Badan antariksa Tiongkok telah memberi nama pada pesawat luar angkasa yang sedang dikembangkan untuk mengirim astronot ke bulan.
Mengzhou adalah nama untuk pesawat luar angkasa yang akan membawa astronot melampaui orbit rendah Bumi, sedangkan pendarat bulan diberi nama Lanyue.
Lanyue berarti “Merangkul Bulan”, mengacu pada penyair Dinasti Tang, Li Bai. Badan Antariksa Tiongkok, CMSA, mengatakan dalam pernyataan pers bahwa nama yang dipilih muncul dalam puisi Mao Zedong. Mengzhou, sementara itu, berarti “Kapal Impian” dan cocok dengan gaya penamaan pesawat ruang angkasa Shenzhou dan Tianzhou milik Tiongkok, yang saat ini menerbangkan astronot dan kargo ke Stasiun Luar Angkasa Tiangong di orbit rendah Bumi (LEO).
Terkait: Tidak hanya Artemis: Tiongkok dan Rusia juga berencana untuk mendaratkan sepatu bot mereka di bulan

Ilustrasi artis tentang astronot Tiongkok di bulan. (Kredit gambar: CCTV)
CMSA meluncurkan kompetisi publik untuk membantu memberi nama pada pesawat ruang angkasa itu pada awal Agustus 2023. Badan tersebut mengatakan telah menerima 2.000 kiriman dari organisasi dan orang-orang dari semua lapisan masyarakat. Nama-nama akhir dipilih oleh juri ahli.

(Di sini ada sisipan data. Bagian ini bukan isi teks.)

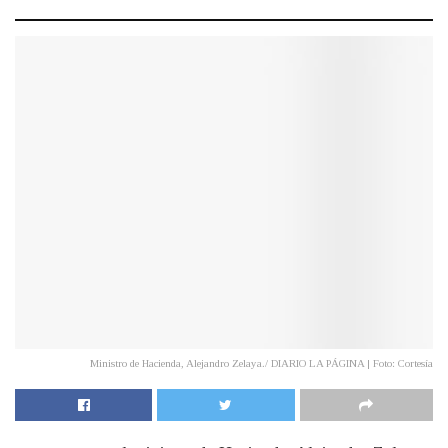
Ministro de Hacienda, Alejandro Zelaya./ DIARIO LA PÁGINA | Foto: Cortesía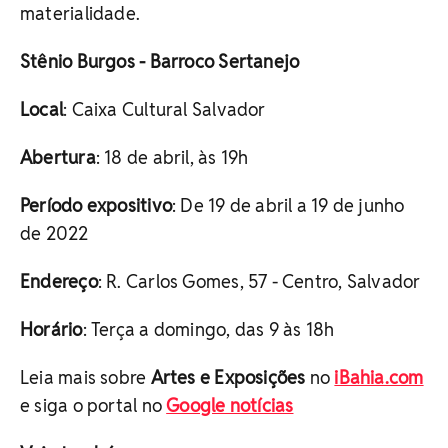
materialidade.
Stênio Burgos - Barroco Sertanejo
Local
: Caixa Cultural Salvador
Abertura
: 18 de abril, às 19h
Período expositivo
: De 19 de abril a 19 de junho
de 2022
Endereço
: R. Carlos Gomes, 57 - Centro, Salvador
Horário
: Terça a domingo, das 9 às 18h
Leia mais sobre
Artes e Exposições
no
iBahia.com
e siga o portal no
Google notícias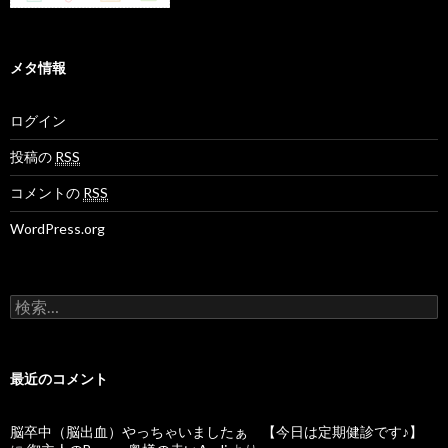
メタ情報
ログイン
投稿の
RSS
コメントの
RSS
WordPress.org
検
索
:
最近のコメント
脳卒中（脳出血）やっちゃいましたぁ 【今日は定期健診です♪】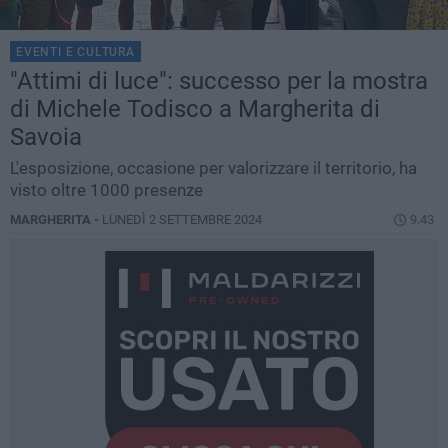
EVENTI E CULTURA
"Attimi di luce": successo per la mostra
di Michele Todisco a Margherita di
Savoia
L'esposizione, occasione per valorizzare il territorio, ha
visto oltre 1000 presenze
MARGHERITA -
LUNEDÌ 2 SETTEMBRE 2024
9.43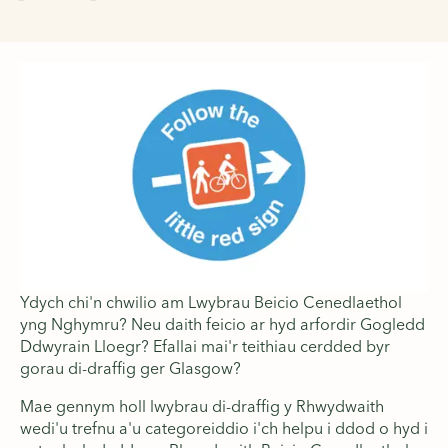
Ydych chi'n chwilio am Lwybrau Beicio Cenedlaethol
yng Nghymru? Neu daith feicio ar hyd arfordir Gogledd
Ddwyrain Lloegr? Efallai mai'r teithiau cerdded byr
gorau di-draffig ger Glasgow?
Mae gennym holl lwybrau di-draffig y Rhwydwaith
wedi'u trefnu a'u categoreiddio i'ch helpu i ddod o hyd i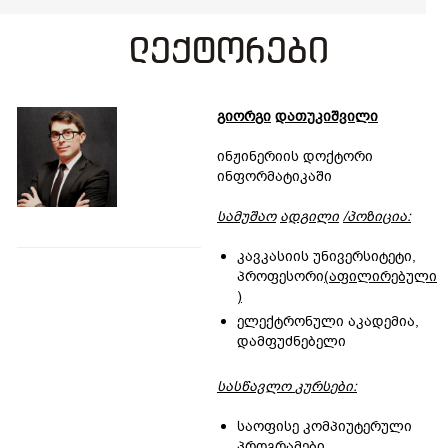
ლექტორები
გიორგი
დათუკიშვილი
ინჟინერიის დოქტორი
ინფორმატიკაში
სამუშაო
ადგილი
/
პოზიცია
:
კავკასიის უნივერსიტეტი,
პროფესორი
(აფილირებული
)
ელექტრონული აკადემია,
დამფუძნებელი
სასწავლო
კურს
ებ
ი
:
საოფისე კომპიუტერული
პროგრამები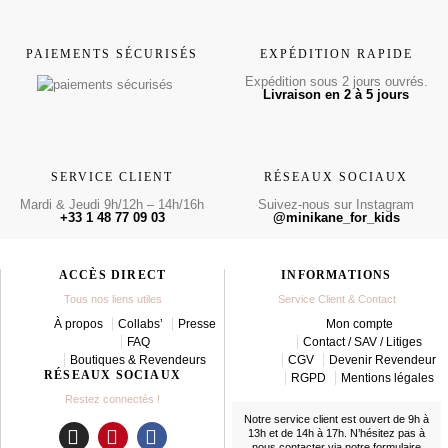
PAIEMENTS SÉCURISÉS
EXPÉDITION RAPIDE
Expédition sous 2 jours ouvrés.
Livraison en 2 à 5 jours
SERVICE CLIENT
RÉSEAUX SOCIAUX
Mardi & Jeudi 9h/12h – 14h/16h
Suivez-nous sur Instagram
+33 1 48 77 09 03
@minikane_for_kids
ACCÈS DIRECT
INFORMATIONS
Tous nos liens utiles
Service Client & Contact
À propos
Collabs’
Presse
Mon compte
FAQ
Contact / SAV / Litiges
Boutiques & Revendeurs
CGV
Devenir Revendeur
RÉSEAUX SOCIAUX
RGPD
Mentions légales
Restez connectés !
Notre service client est ouvert de 9h à
13h et de 14h à 17h. N’hésitez pas à
nous contacter
via notre formulaire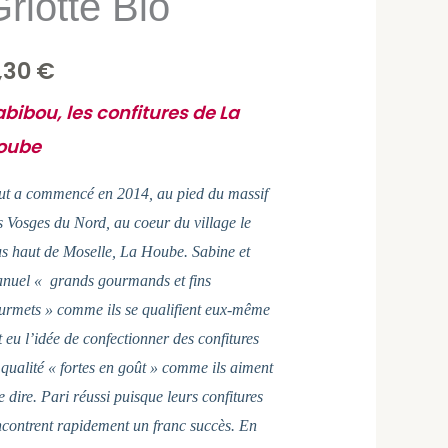
riotte Bio
otte
o
,30
€
bibou, les confitures de La
oube
ut a commencé en 2014, au pied du massif
s Vosges du Nord, au coeur du village le
us haut de Moselle, La Hoube. Sabine et
nuel « grands gourmands et fins
urmets » comme ils se qualifient eux-même
t eu l’idée de confectionner des confitures
 qualité « fortes en goût » comme ils aiment
e dire. Pari réussi puisque leurs confitures
ncontrent rapidement un franc succès. En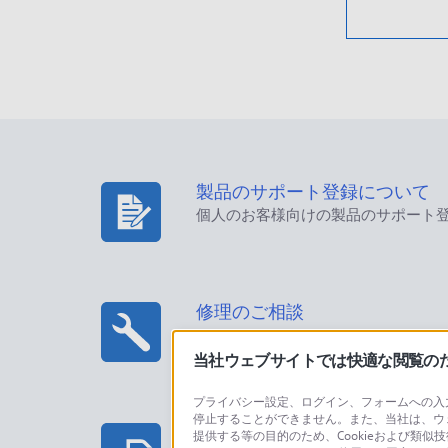
製品のサポート登録について
個人のお客様向けの製品のサポート
修理のご相談
当社ウェブサイトでは快適な閲覧のため
プライバシー設定、ログイン、フォームへの入力
停止することができません。また、当社は、ウ
プロフェッショナル/業務用製
提供する等の目的のため、Cookieおよび類似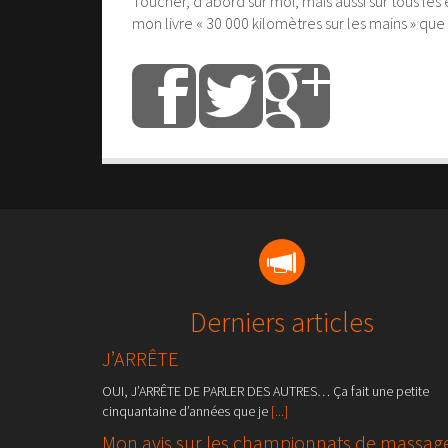
Toucher, d’abord sur moi, mais aussi sur tous les 
mon livre « 30 000 kilomètres sur les mains » que
Derniers articles
J’ARRÊTE
OUI, J’ARRÊTE DE PARLER DES AUTRES… Ça fait une petite
cinquantaine d’années que je
[...]
Mon avis sur les championnats de massag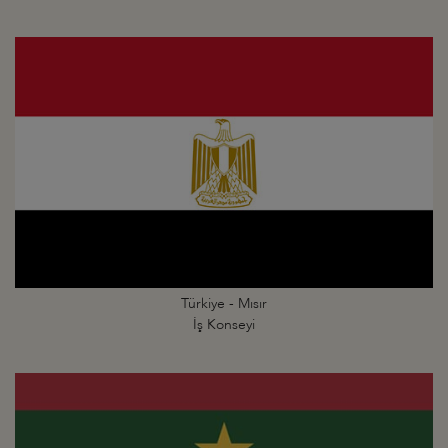
Türkiye - Mısır
İş Konseyi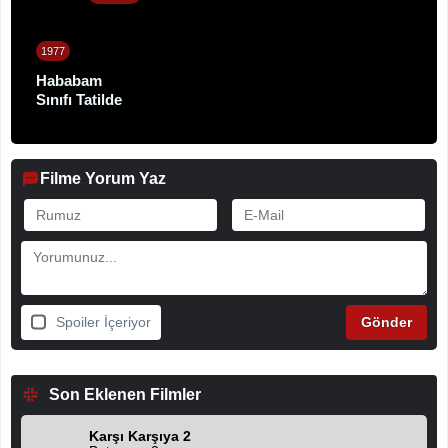
1977
Hababam
Sınıfı Tatilde
Filme Yorum Yaz
Spoiler İçeriyor
Son Eklenen Filmler
Karşı Karşıya 2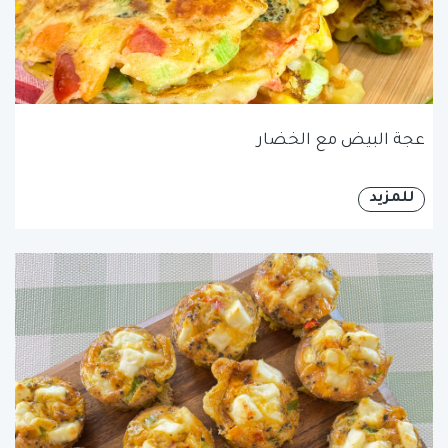
عجة البيض مع الخضار
للمزيد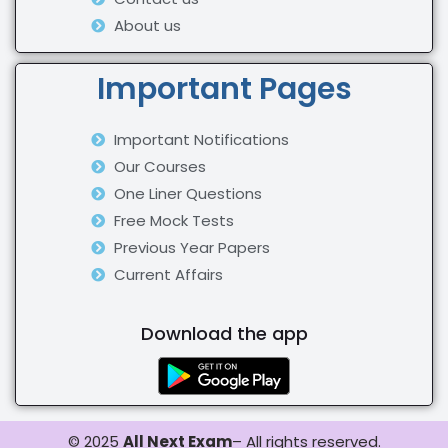
About us
Important Pages
Important Notifications
Our Courses
One Liner Questions
Free Mock Tests
Previous Year Papers
Current Affairs
Download the app
© 2025
All Next Exam
– All rights reserved.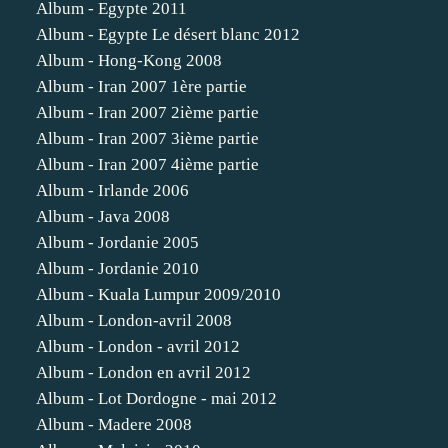
Album - Egypte 2011
Album - Egypte Le désert blanc 2012
Album - Hong-Kong 2008
Album - Iran 2007 1ère partie
Album - Iran 2007 2ième partie
Album - Iran 2007 3ième partie
Album - Iran 2007 4ième partie
Album - Irlande 2006
Album - Java 2008
Album - Jordanie 2005
Album - Jordanie 2010
Album - Kuala Lumpur 2009/2010
Album - London-avril 2008
Album - London - avril 2012
Album - London en avril 2012
Album - Lot Dordogne - mai 2012
Album - Madere 2008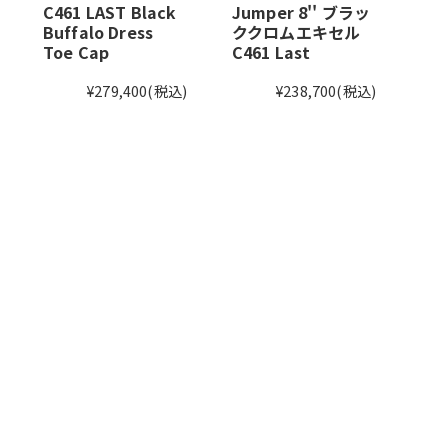
C461 LAST Black
Jumper 8'' ブラッ
Buffalo Dress
ククロムエキセル
Toe Cap
C461 Last
¥279,400
(税込)
¥238,700
(税込)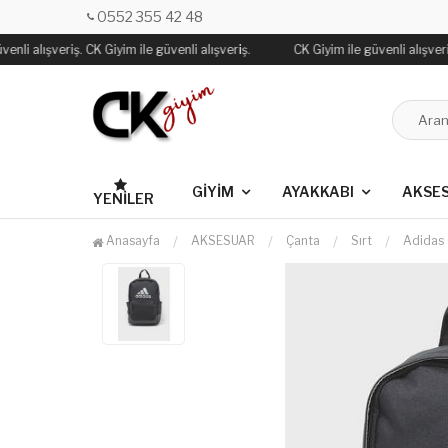
0552 355 42 48
nli alışveriş. CK Giyim ile güvenli alışveriş.
CK Giyim ile güvenli alışveriş.
GİYİM
AYAKKABI
AKSE
YENILER
Anasayfa
AKSESUAR
Çanta
Sırt
Adidas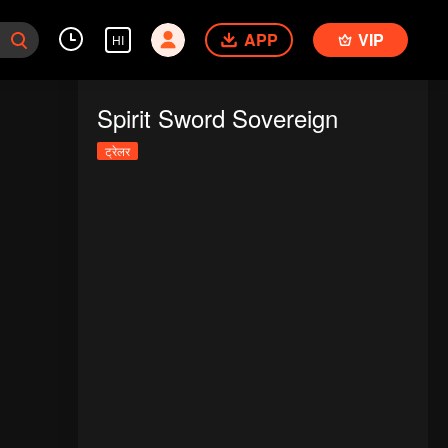
APP
VIP
HI
Spirit Sword Sovereign
ट्रेलर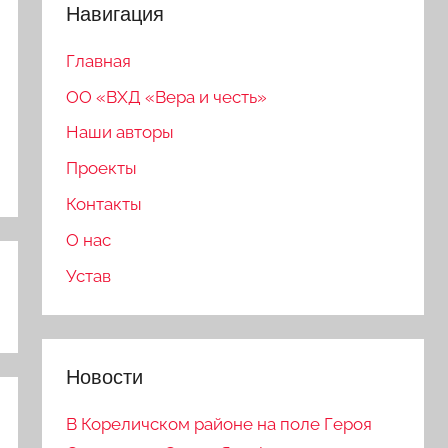
Навигация
Главная
ОО «ВХД «Вера и честь»
Наши авторы
Проекты
Контакты
О нас
Устав
Новости
В Кореличском районе на поле Героя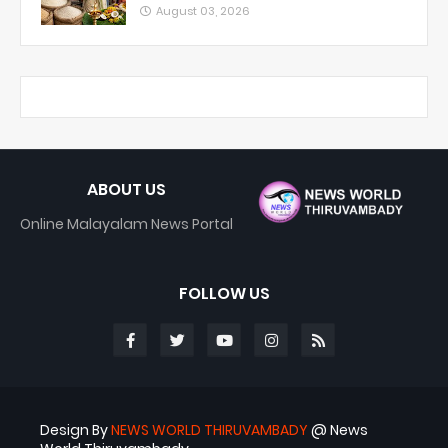
August 03, 2026
ABOUT US
Online Malayalam News Portal
FOLLOW US
Design By
NEWS WORLD THIRUVAMBADY
@ News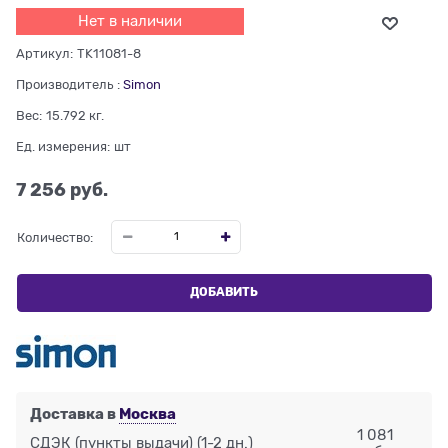
Нет в наличии
Артикул:
TK11081-8
Производитель
:
Simon
Вес:
15.792
кг.
Ед. измерения:
шт
7 256
 руб.
Количество:
ДОБАВИТЬ
Доставка в
Москва
1 081
СДЭК (пункты выдачи)
(1-2 дн.)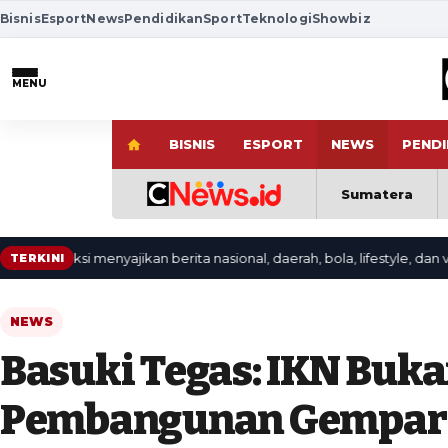
Bisnis
Esport
News
Pendidikan
Sport
Teknologi
Showbiz
MENU
BISNIS
ESPORT
NEWS
PENDI
Sumatera
aksi menyajikan berita nasional, daerah, bola, lifestyle, dan video ter
TERKINI
NEWS
Basuki Tegas: IKN Buka
Pembangunan Gempar T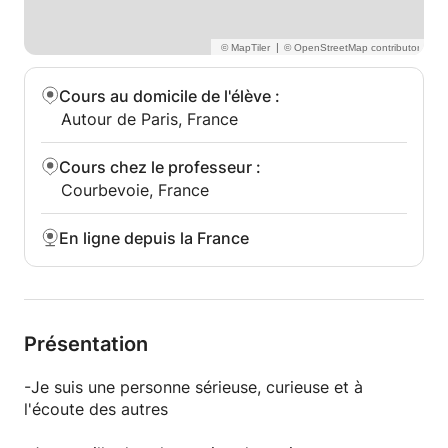
|
Cours au domicile de l'élève
:
Autour de Paris, France
Cours chez le professeur
:
Courbevoie, France
En ligne depuis la France
Présentation
-Je suis une personne sérieuse, curieuse et à
l'écoute des autres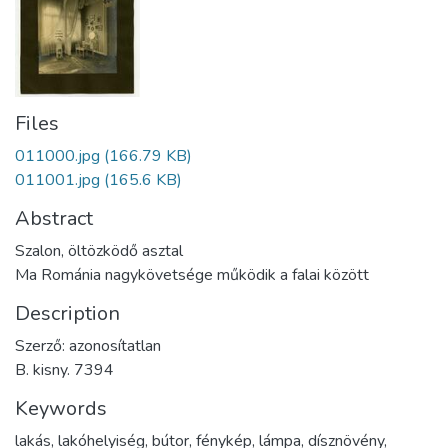
Files
011000.jpg
(166.79 KB)
011001.jpg
(165.6 KB)
Abstract
Szalon, öltözködő asztal
Ma Románia nagykövetsége működik a falai között
Description
Szerző: azonosítatlan
B. kisny. 7394
Keywords
lakás
,
lakóhelyiség
,
bútor
,
fénykép
,
lámpa
,
dísznövény
,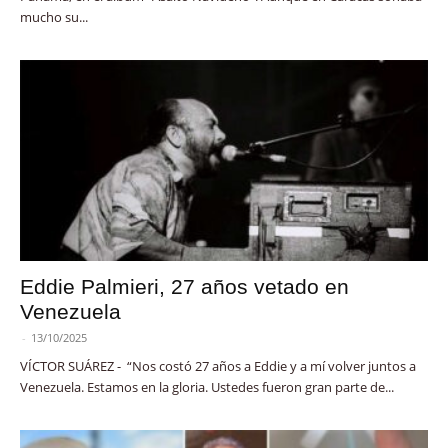
mucho su...
Eddie Palmieri, 27 años vetado en
Venezuela
-
13/10/2025
VÍCTOR SUÁREZ - “Nos costó 27 años a Eddie y a mí volver juntos a
Venezuela. Estamos en la gloria. Ustedes fueron gran parte de...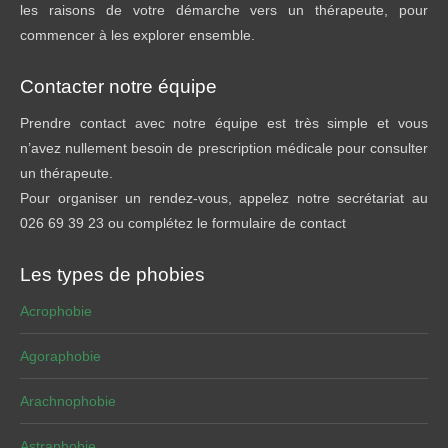
les raisons de votre démarche vers un thérapeute, pour
commencer à les explorer ensemble.
Contacter notre équipe
Prendre contact avec notre équipe est très simple et vous
n’avez nullement besoin de prescription médicale pour consulter
un thérapeute.
Pour organiser un rendez-vous, appelez notre secrétariat au
026 69 39 23 ou complétez le formulaire de contact
Les types de phobies
Acrophobie
Agoraphobie
Arachnophobie
Astraphobie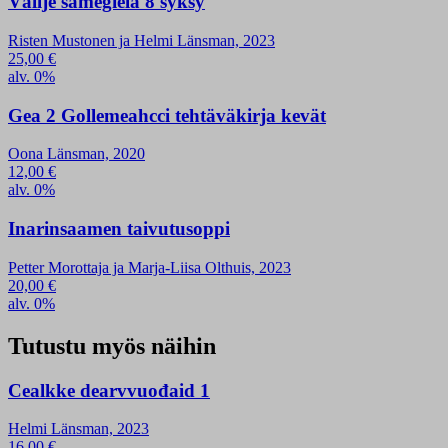
Vállje sámegiela 8 syksy
Risten Mustonen ja Helmi Länsman, 2023
25,00
€
alv. 0%
Gea 2 Gollemeahcci tehtäväkirja kevät
Oona Länsman, 2020
12,00
€
alv. 0%
Inarinsaamen taivutusoppi
Petter Morottaja ja Marja-Liisa Olthuis, 2023
20,00
€
alv. 0%
Tutustu myös näihin
Cealkke dearvvuođaid 1
Helmi Länsman, 2023
16,00
€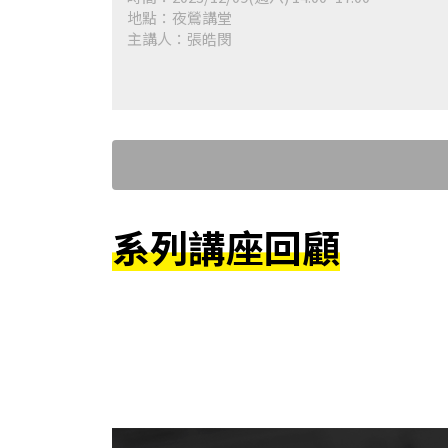
地點：夜鶯講堂
主講人：張皓閔
系列講座回顧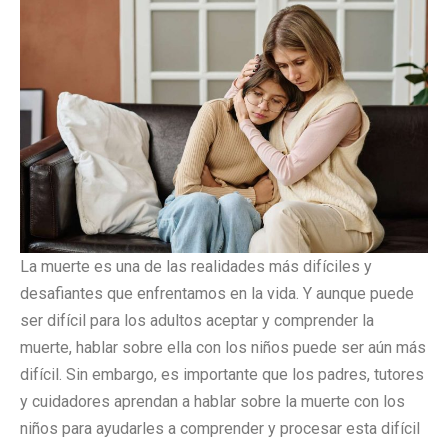
La muerte es una de las realidades más difíciles y
desafiantes que enfrentamos en la vida. Y aunque puede
ser difícil para los adultos aceptar y comprender la
muerte, hablar sobre ella con los niños puede ser aún más
difícil. Sin embargo, es importante que los padres, tutores
y cuidadores aprendan a hablar sobre la muerte con los
niños para ayudarles a comprender y procesar esta difícil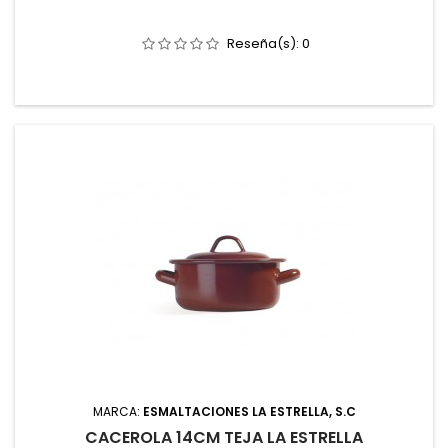
Reseña(s):
0
MARCA:
ESMALTACIONES LA ESTRELLA, S.C
CACEROLA 14CM TEJA LA ESTRELLA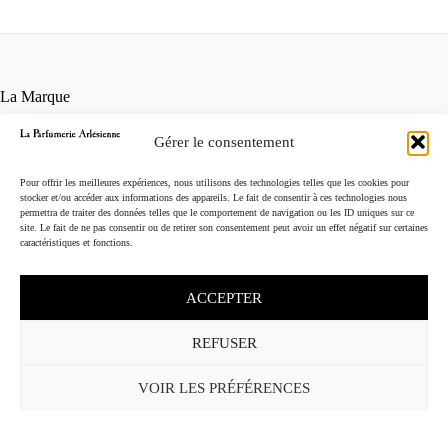
La Marque
Contact
Gérer le consentement
Points de vente
Conditions générales de vente
Pour offrir les meilleures expériences, nous utilisons des technologies telles que les cookies pour
Mentions légales
stocker et/ou accéder aux informations des appareils. Le fait de consentir à ces technologies nous
permettra de traiter des données telles que le comportement de navigation ou les ID uniques sur ce
Instagram
site. Le fait de ne pas consentir ou de retirer son consentement peut avoir un effet négatif sur certaines
caractéristiques et fonctions.
ACCEPTER
REFUSER
VOIR LES PRÉFÉRENCES
English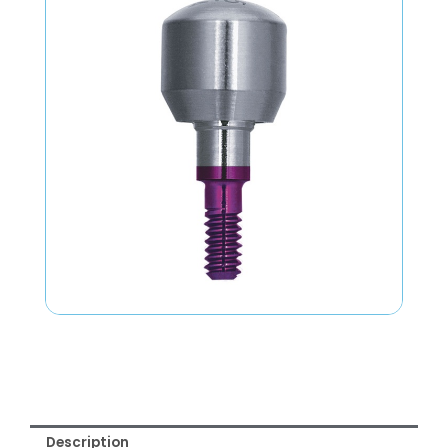
Description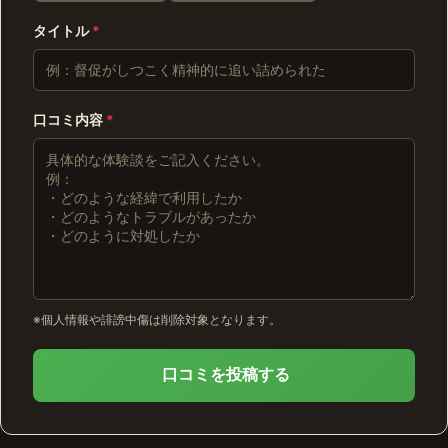
タイトル
*
口コミ内容
*
※個人情報や誹謗中傷は削除対象となります。
口コミを投稿する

Mengzhou sebelumnya dikenal dengan istilah singkat “pesawat antariksa berawak generasi baru”. Pesawat ini akan memiliki varian LEO yang akan membawa tujuh astronot, sedangkan versi bulan – Mengzhou – akan membawa tiga astronot ke orbit bulan. Tiongkok melakukan uji penerbangan standar pesawat ruang angkasa tersebut pada tahun 2020, dan penerbangan debut penuh diharapkan sekitar tahun 2027.
China Aerospace Science and Technology Corporation (CASC), kontraktor luar angkasa utama negara tersebut, merancang dan membangun pesawat ruang angkasa dan pendarat. CASC juga sedang membangun roket baru, Long March 10, untuk meluncurkan pesawat ruang angkasa baru.
Rencana Tiongkok untuk mendarat di bulan mencakup peluncuran dua roket Long March 10, yang akan didasarkan pada Long March 5 saat ini. Satu roket Long March 10 akan membawa Mengzhou, sementara yang lainnya akan meluncurkan Lanyue. Kedua pesawat luar angkasa tersebut kemudian akan bertemu dan berlabuh di orbit bulan.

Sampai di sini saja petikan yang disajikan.